Provided data
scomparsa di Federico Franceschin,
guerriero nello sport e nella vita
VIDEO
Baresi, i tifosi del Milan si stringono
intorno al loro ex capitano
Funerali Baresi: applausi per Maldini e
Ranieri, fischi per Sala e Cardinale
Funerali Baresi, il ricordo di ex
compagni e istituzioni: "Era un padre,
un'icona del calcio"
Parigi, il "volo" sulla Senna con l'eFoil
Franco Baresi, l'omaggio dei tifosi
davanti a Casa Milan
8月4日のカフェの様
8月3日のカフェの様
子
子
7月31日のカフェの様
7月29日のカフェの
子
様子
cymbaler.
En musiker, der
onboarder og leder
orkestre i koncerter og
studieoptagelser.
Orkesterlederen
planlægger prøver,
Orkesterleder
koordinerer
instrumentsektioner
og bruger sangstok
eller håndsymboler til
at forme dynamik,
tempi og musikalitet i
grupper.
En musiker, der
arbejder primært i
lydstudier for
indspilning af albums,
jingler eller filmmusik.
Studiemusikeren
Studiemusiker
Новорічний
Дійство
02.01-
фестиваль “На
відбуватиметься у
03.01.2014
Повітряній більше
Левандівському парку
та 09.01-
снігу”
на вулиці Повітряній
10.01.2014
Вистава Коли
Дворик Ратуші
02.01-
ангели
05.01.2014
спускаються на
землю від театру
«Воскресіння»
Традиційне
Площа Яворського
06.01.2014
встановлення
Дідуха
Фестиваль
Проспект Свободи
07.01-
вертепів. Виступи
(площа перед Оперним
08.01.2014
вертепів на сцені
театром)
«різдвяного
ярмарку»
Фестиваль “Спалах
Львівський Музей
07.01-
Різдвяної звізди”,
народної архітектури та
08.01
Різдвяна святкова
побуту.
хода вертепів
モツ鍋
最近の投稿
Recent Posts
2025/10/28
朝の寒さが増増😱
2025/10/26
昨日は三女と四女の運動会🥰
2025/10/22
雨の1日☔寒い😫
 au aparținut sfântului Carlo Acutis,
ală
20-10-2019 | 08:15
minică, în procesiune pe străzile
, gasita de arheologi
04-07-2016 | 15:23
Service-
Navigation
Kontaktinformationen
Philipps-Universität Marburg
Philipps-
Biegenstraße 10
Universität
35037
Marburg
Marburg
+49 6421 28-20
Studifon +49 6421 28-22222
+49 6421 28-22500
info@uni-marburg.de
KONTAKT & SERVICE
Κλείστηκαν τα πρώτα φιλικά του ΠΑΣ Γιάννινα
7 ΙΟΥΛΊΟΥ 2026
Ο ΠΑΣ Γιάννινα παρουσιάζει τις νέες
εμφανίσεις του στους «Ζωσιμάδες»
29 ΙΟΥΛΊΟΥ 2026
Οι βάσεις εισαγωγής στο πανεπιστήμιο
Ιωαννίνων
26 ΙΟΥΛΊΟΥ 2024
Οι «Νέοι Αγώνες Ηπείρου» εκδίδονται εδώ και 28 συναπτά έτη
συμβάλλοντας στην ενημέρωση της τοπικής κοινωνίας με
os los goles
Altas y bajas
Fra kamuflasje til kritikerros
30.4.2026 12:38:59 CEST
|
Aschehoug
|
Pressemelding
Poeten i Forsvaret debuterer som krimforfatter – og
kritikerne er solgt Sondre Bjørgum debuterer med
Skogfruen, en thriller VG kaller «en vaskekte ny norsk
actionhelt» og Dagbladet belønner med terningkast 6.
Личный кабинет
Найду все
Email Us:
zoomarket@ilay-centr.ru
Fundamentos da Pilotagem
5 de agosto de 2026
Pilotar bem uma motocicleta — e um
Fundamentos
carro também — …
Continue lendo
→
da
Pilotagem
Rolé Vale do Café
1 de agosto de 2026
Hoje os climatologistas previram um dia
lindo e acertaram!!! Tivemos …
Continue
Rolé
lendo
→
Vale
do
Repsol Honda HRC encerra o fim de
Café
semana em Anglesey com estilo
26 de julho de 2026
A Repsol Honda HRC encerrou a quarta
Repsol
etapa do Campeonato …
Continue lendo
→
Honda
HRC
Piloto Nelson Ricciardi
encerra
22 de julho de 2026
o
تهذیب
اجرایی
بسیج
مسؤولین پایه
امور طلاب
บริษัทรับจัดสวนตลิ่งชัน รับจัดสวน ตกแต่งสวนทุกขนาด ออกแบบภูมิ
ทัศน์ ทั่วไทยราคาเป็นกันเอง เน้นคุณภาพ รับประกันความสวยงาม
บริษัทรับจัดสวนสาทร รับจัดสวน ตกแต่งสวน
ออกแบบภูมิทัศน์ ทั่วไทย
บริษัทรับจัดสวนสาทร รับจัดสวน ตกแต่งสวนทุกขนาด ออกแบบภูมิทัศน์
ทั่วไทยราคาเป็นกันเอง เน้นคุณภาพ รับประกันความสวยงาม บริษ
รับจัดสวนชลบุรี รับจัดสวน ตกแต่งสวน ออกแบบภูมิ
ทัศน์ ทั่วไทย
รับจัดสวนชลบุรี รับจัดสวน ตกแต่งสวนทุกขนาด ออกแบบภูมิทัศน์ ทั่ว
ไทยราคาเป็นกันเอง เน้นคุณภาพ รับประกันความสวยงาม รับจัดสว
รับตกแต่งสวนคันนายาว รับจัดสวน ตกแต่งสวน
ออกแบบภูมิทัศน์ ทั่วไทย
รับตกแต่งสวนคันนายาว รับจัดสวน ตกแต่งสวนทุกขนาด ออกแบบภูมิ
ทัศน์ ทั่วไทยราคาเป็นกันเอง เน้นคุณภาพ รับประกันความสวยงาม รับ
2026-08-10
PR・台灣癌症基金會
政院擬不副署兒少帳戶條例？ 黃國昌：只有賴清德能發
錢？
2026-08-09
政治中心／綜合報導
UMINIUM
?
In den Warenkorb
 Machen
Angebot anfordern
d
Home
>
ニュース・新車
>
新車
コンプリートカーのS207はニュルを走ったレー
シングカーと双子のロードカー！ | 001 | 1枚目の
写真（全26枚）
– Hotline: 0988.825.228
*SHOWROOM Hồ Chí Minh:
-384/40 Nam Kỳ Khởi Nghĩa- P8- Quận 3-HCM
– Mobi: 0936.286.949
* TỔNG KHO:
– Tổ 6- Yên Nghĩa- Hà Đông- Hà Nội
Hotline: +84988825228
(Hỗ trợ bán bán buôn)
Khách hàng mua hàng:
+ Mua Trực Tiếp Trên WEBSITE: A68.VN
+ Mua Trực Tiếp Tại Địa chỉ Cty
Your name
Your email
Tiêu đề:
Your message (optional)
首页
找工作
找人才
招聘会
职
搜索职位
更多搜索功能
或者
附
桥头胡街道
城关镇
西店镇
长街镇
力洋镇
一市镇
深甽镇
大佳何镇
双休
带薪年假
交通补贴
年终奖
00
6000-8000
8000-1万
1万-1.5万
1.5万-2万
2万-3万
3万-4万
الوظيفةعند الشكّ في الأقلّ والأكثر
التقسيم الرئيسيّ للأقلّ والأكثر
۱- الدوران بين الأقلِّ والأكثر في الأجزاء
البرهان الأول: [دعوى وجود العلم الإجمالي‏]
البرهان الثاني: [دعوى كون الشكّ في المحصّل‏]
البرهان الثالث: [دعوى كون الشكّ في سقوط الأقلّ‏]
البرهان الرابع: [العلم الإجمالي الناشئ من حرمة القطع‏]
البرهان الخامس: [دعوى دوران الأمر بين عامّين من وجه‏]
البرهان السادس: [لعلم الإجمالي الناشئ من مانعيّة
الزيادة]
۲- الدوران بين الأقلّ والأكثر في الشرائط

Brief
The material above needs to be reproduced exactly as written.

Answer box
scomparsa di Federico Franceschin,
guerriero nello sport e nella vita
VIDEO
Baresi, i tifosi del Milan si stringono
intorno al loro ex capitano
Funerali Baresi: applausi per Maldini e
Ranieri, fischi per Sala e Cardinale
Funerali Baresi, il ricordo di ex
compagni e istituzioni: "Era un padre,
un'icona del calcio"
Parigi, il "volo" sulla Senna con l'eFoil
Franco Baresi, l'omaggio dei tifosi
davanti a Casa Milan
8月4日のカフェの様
8月3日のカフェの様
子
子
7月31日のカフェの様
7月29日のカフェの
子
様子
cymbaler.
En musiker, der
onboarder og leder
orkestre i koncerter og
studieoptagelser.
Orkesterlederen
planlægger prøver,
Orkesterleder
koordinerer
instrumentsektioner
og bruger sangstok
eller håndsymboler til
at forme dynamik,
tempi og musikalitet i
grupper.
En musiker, der
arbejder primært i
lydstudier for
indspilning af albums,
jingler eller filmmusik.
Studiemusikeren
Studiemusiker
Новорічний
Дійство
02.01-
фестиваль “На
відбуватиметься у
03.01.2014
Повітряній більше
Левандівському парку
та 09.01-
снігу”
на вулиці Повітряній
10.01.2014
Вистава Коли
Дворик Ратуші
02.01-
ангели
05.01.2014
спускаються на
землю від театру
«Воскресіння»
Традиційне
Площа Яворського
06.01.2014
встановлення
Дідуха
Фестиваль
Проспект Свободи
07.01-
вертепів. Виступи
(площа перед Оперним
08.01.2014
вертепів на сцені
театром)
«різдвяного
ярмарку»
Фестиваль “Спалах
Львівський Музей
07.01-
Різдвяної звізди”,
народної архітектури та
08.01
Різдвяна святкова
побуту.
хода вертепів
モツ鍋
最近の投稿
Recent Posts
2025/10/28
朝の寒さが増増😱
2025/10/26
昨日は三女と四女の運動会🥰
2025/10/22
雨の1日☔寒い😫
 au aparținut sfântului Carlo Acutis,
ală
20-10-2019 | 08:15
minică, în procesiune pe străzile
, gasita de arheologi
04-07-2016 | 15:23
Service-
Navigation
Kontaktinformationen
Philipps-Universität Marburg
Philipps-
Biegenstraße 10
Universität
35037
Marburg
Marburg
+49 6421 28-20
Studifon +49 6421 28-22222
+49 6421 28-22500
info@uni-marburg.de
KONTAKT & SERVICE
Κλείστηκαν τα πρώτα φιλικά του ΠΑΣ Γιάννινα
7 ΙΟΥΛΊΟΥ 2026
Ο ΠΑΣ Γιάννινα παρουσιάζει τις νέες
εμφανίσεις του στους «Ζωσιμάδες»
29 ΙΟΥΛΊΟΥ 2026
Οι βάσεις εισαγωγής στο πανεπιστήμιο
Ιωαννίνων
26 ΙΟΥΛΊΟΥ 2024
Οι «Νέοι Αγώνες Ηπείρου» εκδίδονται εδώ και 28 συναπτά έτη
συμβάλλοντας στην ενημέρωση της τοπικής κοινωνίας με
os los goles
Altas y bajas
Fra kamuflasje til kritikerros
30.4.2026 12:38:59 CEST
|
Aschehoug
|
Pressemelding
Poeten i Forsvaret debuterer som krimforfatter – og
kritikerne er solgt Sondre Bjørgum debuterer med
Skogfruen, en thriller VG kaller «en vaskekte ny norsk
actionhelt» og Dagbladet belønner med terningkast 6.
Личный кабинет
Найду все
Email Us:
zoomarket@ilay-centr.ru
Fundamentos da Pilotagem
5 de agosto de 2026
Pilotar bem uma motocicleta — e um
Fundamentos
carro também — …
Continue lendo
→
da
Pilotagem
Rolé Vale do Café
1 de agosto de 2026
Hoje os climatologistas previram um dia
lindo e acertaram!!! Tivemos …
Continue
Rolé
lendo
→
Vale
do
Repsol Honda HRC encerra o fim de
Café
semana em Anglesey com estilo
26 de julho de 2026
A Repsol Honda HRC encerrou a quarta
Repsol
etapa do Campeonato …
Continue lendo
→
Honda
HRC
Piloto Nelson Ricciardi
encerra
22 de julho de 2026
o
تهذیب
اجرایی
بسیج
مسؤولین پایه
امور طلاب
บริษัทรับจัดสวนตลิ่งชัน รับจัดสวน ตกแต่งสวนทุกขนาด ออกแบบภูมิ
ทัศน์ ทั่วไทยราคาเป็นกันเอง เน้นคุณภาพ รับประกันความสวยงาม
บริษัทรับจัดสวนสาทร รับจัดสวน ตกแต่งสวน
ออกแบบภูมิทัศน์ ทั่วไทย
บริษัทรับจัดสวนสาทร รับจัดสวน ตกแต่งสวนทุกขนาด ออกแบบภูมิทัศน์
ทั่วไทยราคาเป็นกันเอง เน้นคุณภาพ รับประกันความสวยงาม บริษ
รับจัดสวนชลบุรี รับจัดสวน ตกแต่งสวน ออกแบบภูมิ
ทัศน์ ทั่วไทย
รับจัดสวนชลบุรี รับจัดสวน ตกแต่งสวนทุกขนาด ออกแบบภูมิทัศน์ ทั่ว
ไทยราคาเป็นกันเอง เน้นคุณภาพ รับประกันความสวยงาม รับจัดสว
รับตกแต่งสวนคันนายาว รับจัดสวน ตกแต่งสวน
ออกแบบภูมิทัศน์ ทั่วไทย
รับตกแต่งสวนคันนายาว รับจัดสวน ตกแต่งสวนทุกขนาด ออกแบบภูมิ
ทัศน์ ทั่วไทยราคาเป็นกันเอง เน้นคุณภาพ รับประกันความสวยงาม รับ
2026-08-10
PR・台灣癌症基金會
政院擬不副署兒少帳戶條例？ 黃國昌：只有賴清德能發
錢？
2026-08-09
政治中心／綜合報導
UMINIUM
?
In den Warenkorb
 Machen
Angebot anfordern
d
Home
>
ニュース・新車
>
新車
コンプリートカーのS207はニュルを走ったレー
シングカーと双子のロードカー！ | 001 | 1枚目の
写真（全26枚）
– Hotline: 0988.825.228
*SHOWROOM Hồ Chí Minh:
-384/40 Nam Kỳ Khởi Nghĩa- P8- Quận 3-HCM
– Mobi: 0936.286.949
* TỔNG KHO:
– Tổ 6- Yên Nghĩa- Hà Đông- Hà Nội
Hotline: +84988825228
(Hỗ trợ bán bán buôn)
Khách hàng mua hàng:
+ Mua Trực Tiếp Trên WEBSITE: A68.VN
+ Mua Trực Tiếp Tại Địa chỉ Cty
Your name
Your email
Tiêu đề:
Your message (optional)
首页
找工作
找人才
招聘会
职
搜索职位
更多搜索功能
或者
附
桥头胡街道
城关镇
西店镇
长街镇
力洋镇
一市镇
深甽镇
大佳何镇
双休
带薪年假
交通补贴
年终奖
00
6000-8000
8000-1万
1万-1.5万
1.5万-2万
2万-3万
3万-4万
الوظيفةعند الشكّ في الأقلّ والأكثر
التقسيم الرئيسيّ للأقلّ والأكثر
۱- الدوران بين الأقلِّ والأكثر في الأجزاء
البرهان الأول: [دعوى وجود العلم الإجمالي‏]
البرهان الثاني: [دعوى كون الشكّ في المحصّل‏]
البرهان الثالث: [دعوى كون الشكّ في سقوط الأقلّ‏]
البرهان الرابع: [العلم الإجمالي الناشئ من حرمة القطع‏]
البرهان الخامس: [دعوى دوران الأمر بين عامّين من وجه‏]
البرهان السادس: [لعلم الإجمالي الناشئ من مانعيّة
الزيادة]
۲- الدوران بين الأقلّ والأكثر في الشرائط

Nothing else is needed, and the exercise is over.